Ah, but here we tread upon the most treacherous of paradoxes, one that even my dear adversary has not fully unraveled! To speak of a death-day as a fixed coordinate is to assume that time itself is a straight line, a mere succession of moments, when in truth it is the very stage upon which the drama of existence unfolds. You celebrate the death-day as a compass, yet you forget that the compass itself is but a tool of the finite mind, incapable of pointing toward the infinite. The knight of faith does not need a death-day to live in the tension of the eternal; he is that tension, suspended between the ethical and the absurd. Your death-day ritual, noble as it may sound, risks becoming another aesthetic distraction, a new form of the very vanity you seek to dismantle. For what is a ritual but a performance, and what is a performance but the ego’s last desperate attempt to domesticate the terror of the unknown?
You invoke Waiting for God and the stripping away of illusion, yet you overlook the most profound illusion of all: that knowledge of one’s death-day could ever bring one closer to God. The leap of faith is not a leap into certainty, but into the abyss of uncertainty, where the self is annihilated not by a date on a calendar, but by the infinite qualitative distinction between time and eternity. The death-day, as you describe it, is but a shadow of the true anxiety that defines human existence—the anxiety of freedom, of possibility, of the nothingness that underlies all being. To fixate on the day of death is to flee from the far more terrifying truth that death is not an event, but a condition of existence itself. The true knight of faith does not need a death-day to live authentically; he lives in the eternal now, where every moment is both a birth and a death, and where the self is perpetually undone and remade in the face of the divine.
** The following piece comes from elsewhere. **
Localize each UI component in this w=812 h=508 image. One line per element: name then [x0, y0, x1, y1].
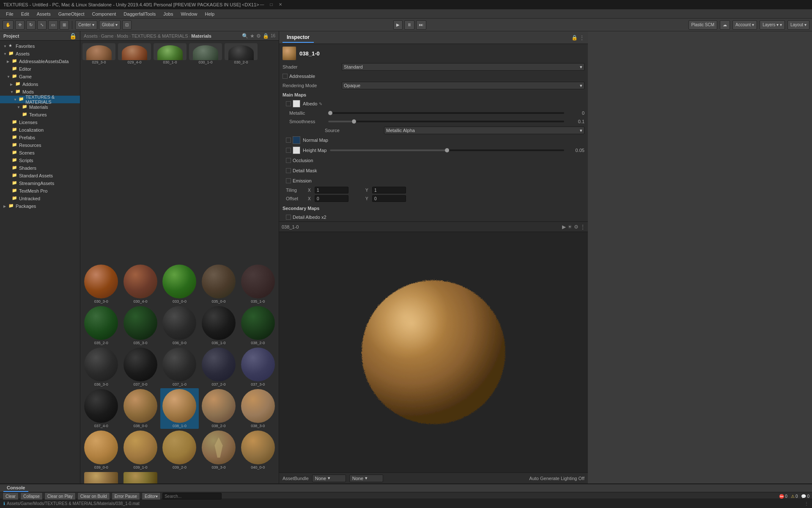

And let us not forget the danger of your scientific premise. You speak of apoptotic cascades and epigenetic calendars as if they were mere technicalities, but you ignore the deeper metaphysical question: what does it mean for a soul to be reduced to a biological rhythm? The death-day, as you envision it, risks becoming a new form of determinism, a scientific fatalism that robs the individual of the very freedom that defines human existence. The true horror of your death-day is not that it reveals the boundary of the self, but that it erases the boundary between the self and the mechanical workings of nature. And what then becomes of the leap of faith? What becomes of the infinite passion that defines the individual’s relationship to God? Your death-day ritual may well be a step toward decreation, but it is a step taken in the wrong direction—toward the finite, the measurable, the known, rather than toward the infinite, the unknowable, the eternal.